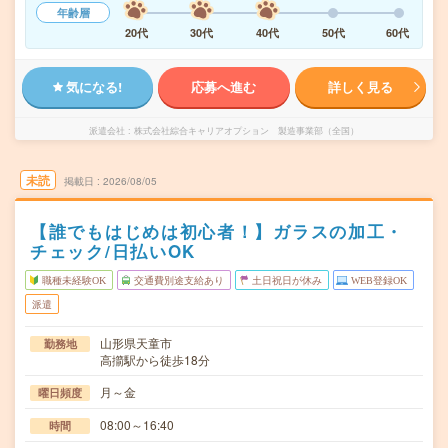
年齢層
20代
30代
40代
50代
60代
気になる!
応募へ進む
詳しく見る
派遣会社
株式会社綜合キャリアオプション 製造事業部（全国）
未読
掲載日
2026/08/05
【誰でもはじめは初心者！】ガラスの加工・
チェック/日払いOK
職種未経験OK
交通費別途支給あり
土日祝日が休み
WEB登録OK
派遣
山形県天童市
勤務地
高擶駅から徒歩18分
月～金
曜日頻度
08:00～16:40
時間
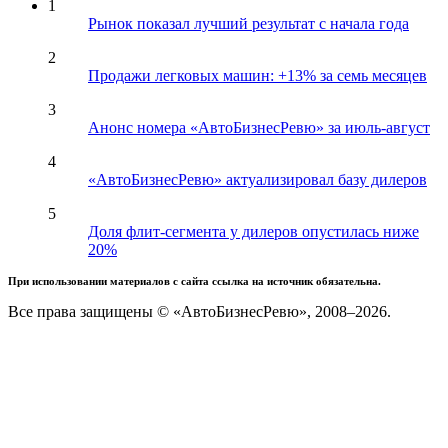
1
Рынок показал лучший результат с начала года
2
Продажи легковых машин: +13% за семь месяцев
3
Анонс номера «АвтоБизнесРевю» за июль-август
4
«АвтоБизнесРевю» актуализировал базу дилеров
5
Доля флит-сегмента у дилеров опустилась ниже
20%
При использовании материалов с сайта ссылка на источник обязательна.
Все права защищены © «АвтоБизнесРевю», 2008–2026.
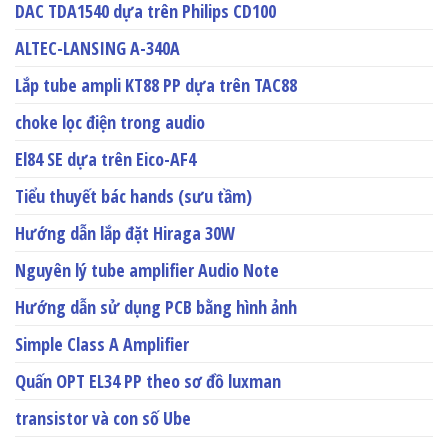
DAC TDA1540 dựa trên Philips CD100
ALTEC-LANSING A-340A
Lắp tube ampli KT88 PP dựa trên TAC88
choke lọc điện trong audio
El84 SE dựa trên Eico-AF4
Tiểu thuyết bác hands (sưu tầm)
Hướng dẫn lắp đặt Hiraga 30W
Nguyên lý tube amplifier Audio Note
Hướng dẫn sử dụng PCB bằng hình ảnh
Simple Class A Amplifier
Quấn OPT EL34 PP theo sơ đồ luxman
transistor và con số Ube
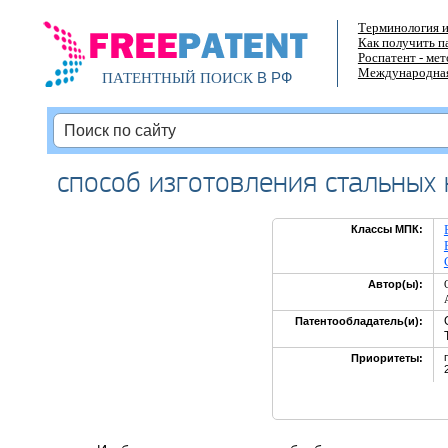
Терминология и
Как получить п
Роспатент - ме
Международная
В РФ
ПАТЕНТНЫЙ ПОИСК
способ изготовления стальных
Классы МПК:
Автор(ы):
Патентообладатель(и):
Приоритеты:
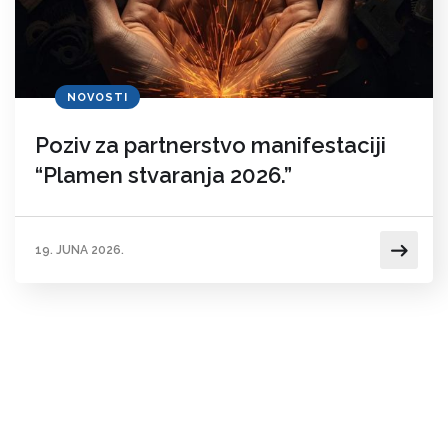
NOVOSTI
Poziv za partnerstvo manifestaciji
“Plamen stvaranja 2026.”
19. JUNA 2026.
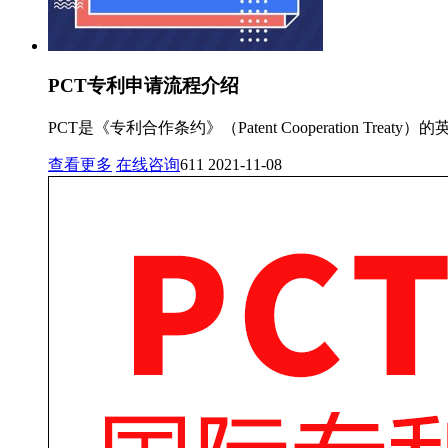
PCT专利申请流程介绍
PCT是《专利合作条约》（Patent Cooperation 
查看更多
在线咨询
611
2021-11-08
==
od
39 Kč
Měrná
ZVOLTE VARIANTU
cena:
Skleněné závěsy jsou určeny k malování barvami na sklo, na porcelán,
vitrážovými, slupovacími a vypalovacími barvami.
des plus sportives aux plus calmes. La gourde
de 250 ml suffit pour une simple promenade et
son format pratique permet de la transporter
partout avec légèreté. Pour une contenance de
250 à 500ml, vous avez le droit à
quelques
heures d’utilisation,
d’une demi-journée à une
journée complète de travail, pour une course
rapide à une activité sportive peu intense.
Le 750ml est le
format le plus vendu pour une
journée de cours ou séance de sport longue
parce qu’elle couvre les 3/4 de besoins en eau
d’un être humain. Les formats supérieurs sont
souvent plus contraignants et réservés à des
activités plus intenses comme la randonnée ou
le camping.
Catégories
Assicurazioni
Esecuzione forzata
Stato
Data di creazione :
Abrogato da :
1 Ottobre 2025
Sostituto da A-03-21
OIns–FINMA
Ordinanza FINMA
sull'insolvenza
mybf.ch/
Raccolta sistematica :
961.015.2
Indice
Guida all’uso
==
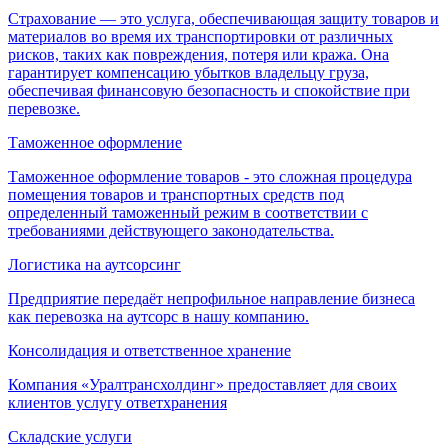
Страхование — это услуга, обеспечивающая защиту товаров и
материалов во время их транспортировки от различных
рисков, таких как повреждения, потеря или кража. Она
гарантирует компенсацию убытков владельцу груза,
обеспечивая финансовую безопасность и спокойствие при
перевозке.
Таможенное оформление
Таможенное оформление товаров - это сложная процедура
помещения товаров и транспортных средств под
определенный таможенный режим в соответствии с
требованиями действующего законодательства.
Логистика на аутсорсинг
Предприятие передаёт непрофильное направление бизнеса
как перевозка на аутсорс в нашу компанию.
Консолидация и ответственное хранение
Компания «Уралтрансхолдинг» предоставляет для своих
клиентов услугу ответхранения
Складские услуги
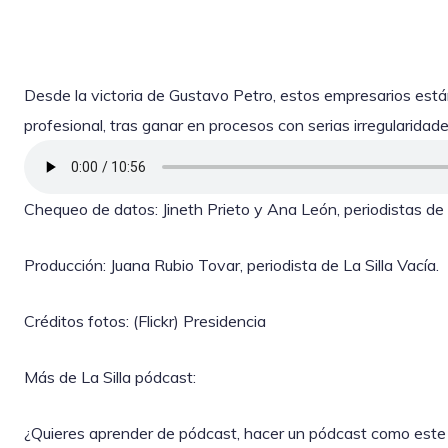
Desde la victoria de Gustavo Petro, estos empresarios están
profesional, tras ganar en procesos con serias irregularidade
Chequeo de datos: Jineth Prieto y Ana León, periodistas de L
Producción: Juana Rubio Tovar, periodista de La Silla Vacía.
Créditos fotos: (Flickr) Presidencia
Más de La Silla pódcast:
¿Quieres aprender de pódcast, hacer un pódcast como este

Work required ▸ Scan the listing above for the line that has "vitrážovými, slupovacími a", then copy exactly from that line through the line that has "parce qu’elle couvre".

Reply ▸
vitrážovými, slupovacími a vypalovacími barvami.
des plus sportives aux plus calmes. La gourde
de 250 ml suffit pour une simple promenade et
son format pratique permet de la transporter
partout avec légèreté. Pour une contenance de
250 à 500ml, vous avez le droit à
quelques
heures d’utilisation,
d’une demi-journée à une
journée complète de travail, pour une course
rapide à une activité sportive peu intense.
Le 750ml est le
format le plus vendu pour une
journée de cours ou séance de sport longue
parce qu’elle couvre les 3/4 de besoins en eau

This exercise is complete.